In 1903, with his publishing operation outgrowing its downtown location, Lewis began the construction of a new Lewis Publishing Company headquarters and Press Annex at this site. After incorporating University City in 1906, he served three terms as mayor. During this time, he built the Woman's Magazine Building, an Egyptian temple and an Art Academy. But Lewis' financial empire in Missouri collapsed amid charges of mail fraud, bankruptcy, and litigation, and by 1915, he had moved his base of operations to Atascadero, California. Lewis declared bankruptcy a second time in 1924.

The Magazine Building briefly sat vacant until it was dedicated as the new city hall on November 1, 1930.

=== 2000s renovation ===
By 2000, the building's exterior displayed wear and tear. The building underwent refurbishment in the mid-2000s, funded by a $2.9 billion bond measure passed in 2004. The project, led by Architect Trivers Associates, brought the building into compliance with the Americans With Disabilities Act (ADA) and led to LEED certification. To achieve LEED certification, a new HVAC system and water saving measures were installed. The renovations also included exterior tuckpointing and the replacement of the windows and historic restoration of the original wooden window sashes.

== Architecture ==
The octagonal, five-story brick-and-limestone building was built in a Beaux-Arts style with a dome roof. It was designed by Herbert C. Chivers (1869–1946), a local architect who had helped draft plans for St. Louis' Union Station. Its landscaping was done in 1907 by landscape architect George E. Kessler.

A marble staircase connects the first and second floors. A central rotunda under a large dome on the top floor serves as the council chambers.

Among the architectural details that have been removed from the building are terra cotta cherubs along its roof line and a tunnel connecting it to the much larger Egyptian Building, now destroyed.

=== Carbon arc searchlight ===
For the 1904 St. Louis World's Fair, Lewis had the world's largest carbon arc searchlight installed atop the dome, 135 feet above street level. An eight-ton, 80-inch light built by General Electric in 1903, the University City searchlight developed at least 1 billion candlepower. The searchlight has a seven-foot carbon arc that is “ignited by carbon rods and reflected in a ground glass mirror that magnifies the light.”

The building elevator was too small to hold the light; its installation on the roof required a steam engine borrowed from the World's Fair. It sits on an elevator platform that raises the light through a hatch in the roof; today it is reached by a spiral staircase in the council chambers.

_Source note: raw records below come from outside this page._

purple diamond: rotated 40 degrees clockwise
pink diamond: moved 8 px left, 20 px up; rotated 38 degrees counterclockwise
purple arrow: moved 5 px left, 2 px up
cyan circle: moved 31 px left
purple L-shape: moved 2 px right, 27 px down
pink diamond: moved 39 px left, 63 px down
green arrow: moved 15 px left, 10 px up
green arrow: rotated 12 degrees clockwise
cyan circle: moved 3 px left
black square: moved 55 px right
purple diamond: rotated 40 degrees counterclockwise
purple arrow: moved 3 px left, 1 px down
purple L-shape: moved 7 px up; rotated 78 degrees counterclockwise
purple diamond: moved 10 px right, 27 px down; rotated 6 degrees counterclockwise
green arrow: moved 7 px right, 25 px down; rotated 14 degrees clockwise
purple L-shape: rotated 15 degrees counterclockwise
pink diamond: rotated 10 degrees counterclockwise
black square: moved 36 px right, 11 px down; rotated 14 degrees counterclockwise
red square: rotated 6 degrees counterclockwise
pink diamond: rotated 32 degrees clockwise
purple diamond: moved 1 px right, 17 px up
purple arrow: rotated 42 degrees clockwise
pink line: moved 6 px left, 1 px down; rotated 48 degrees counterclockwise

It was first illuminated on April 30, 1904, opening night of the World's Fair, to illuminate and advertise Lewis's tent city next to the Woman's Magazine Building.

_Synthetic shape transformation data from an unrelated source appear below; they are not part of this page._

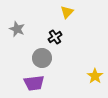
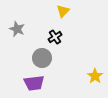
yellow triangle: moved 4 px left, 1 px up
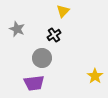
black cross: moved 1 px left, 2 px up
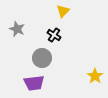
black cross: rotated 24 degrees counterclockwise
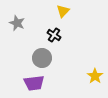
gray star: moved 6 px up
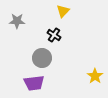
gray star: moved 2 px up; rotated 21 degrees counterclockwise
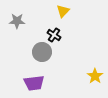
gray circle: moved 6 px up
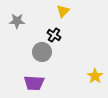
purple trapezoid: rotated 10 degrees clockwise
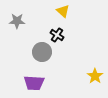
yellow triangle: rotated 32 degrees counterclockwise
black cross: moved 3 px right
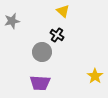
gray star: moved 5 px left; rotated 14 degrees counterclockwise
purple trapezoid: moved 6 px right
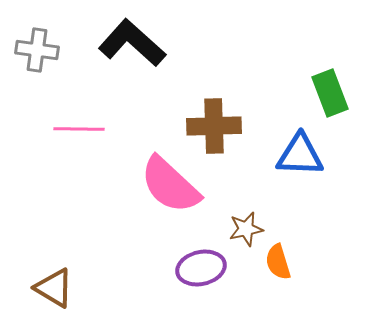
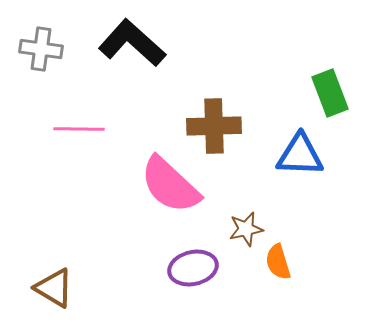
gray cross: moved 4 px right, 1 px up
purple ellipse: moved 8 px left
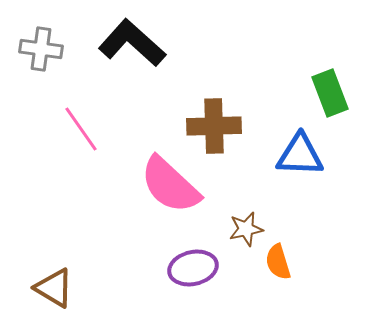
pink line: moved 2 px right; rotated 54 degrees clockwise
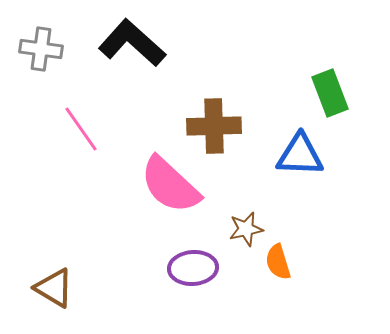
purple ellipse: rotated 9 degrees clockwise
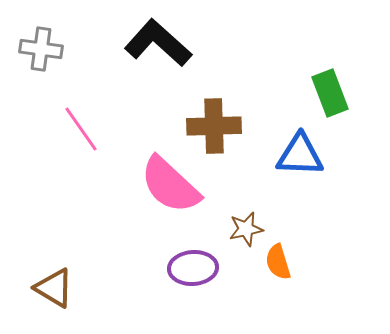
black L-shape: moved 26 px right
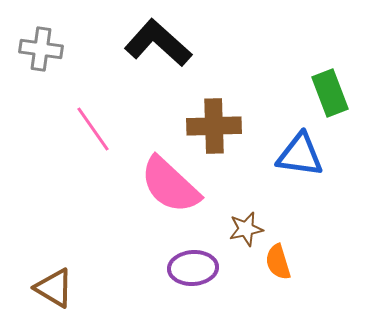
pink line: moved 12 px right
blue triangle: rotated 6 degrees clockwise
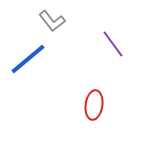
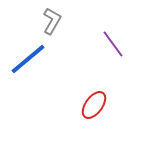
gray L-shape: rotated 112 degrees counterclockwise
red ellipse: rotated 28 degrees clockwise
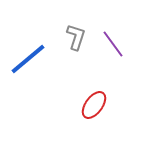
gray L-shape: moved 24 px right, 16 px down; rotated 12 degrees counterclockwise
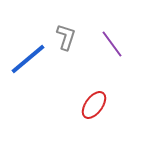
gray L-shape: moved 10 px left
purple line: moved 1 px left
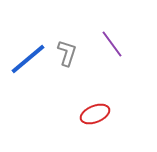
gray L-shape: moved 1 px right, 16 px down
red ellipse: moved 1 px right, 9 px down; rotated 32 degrees clockwise
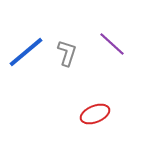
purple line: rotated 12 degrees counterclockwise
blue line: moved 2 px left, 7 px up
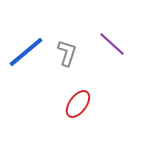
red ellipse: moved 17 px left, 10 px up; rotated 32 degrees counterclockwise
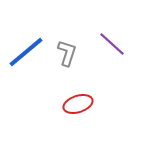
red ellipse: rotated 36 degrees clockwise
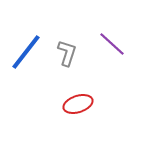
blue line: rotated 12 degrees counterclockwise
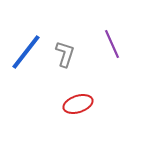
purple line: rotated 24 degrees clockwise
gray L-shape: moved 2 px left, 1 px down
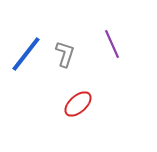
blue line: moved 2 px down
red ellipse: rotated 24 degrees counterclockwise
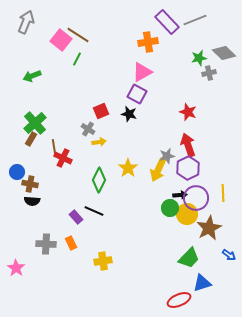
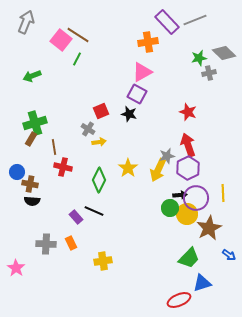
green cross at (35, 123): rotated 25 degrees clockwise
red cross at (63, 158): moved 9 px down; rotated 12 degrees counterclockwise
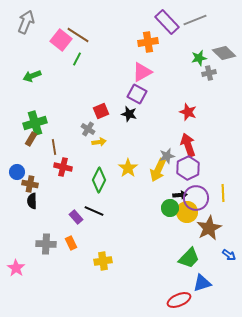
black semicircle at (32, 201): rotated 84 degrees clockwise
yellow circle at (187, 214): moved 2 px up
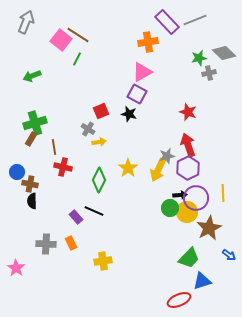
blue triangle at (202, 283): moved 2 px up
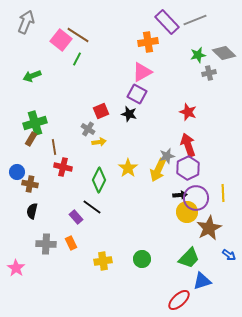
green star at (199, 58): moved 1 px left, 3 px up
black semicircle at (32, 201): moved 10 px down; rotated 14 degrees clockwise
green circle at (170, 208): moved 28 px left, 51 px down
black line at (94, 211): moved 2 px left, 4 px up; rotated 12 degrees clockwise
red ellipse at (179, 300): rotated 20 degrees counterclockwise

After the Fair, the light sat unused until it was restored in 1930 for the dedication of the City Hall. It was used again for the dedication of the University City Public Library and then was neglected.

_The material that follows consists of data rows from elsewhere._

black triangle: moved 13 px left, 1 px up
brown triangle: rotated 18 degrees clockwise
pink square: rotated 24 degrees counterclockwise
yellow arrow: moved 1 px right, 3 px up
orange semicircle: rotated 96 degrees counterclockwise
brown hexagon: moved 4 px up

In 1964, it was "re-discovered" by City Engineer Robert Norvell, who found that it had been scavenged for parts, presumably during World War II. Norvell sought to restore it to working order, but found carbon rods difficult to come by and expensive, so the light was retrofitted with internals from a WWII searchlight. It was relit on May 10, 1965, by Mayor Nathan B. Kaufman. It has since been maintained and operated by his son, Bill Kaufman.

As of 2025, there is a new effort to refurbish the light and the elevator that raises it.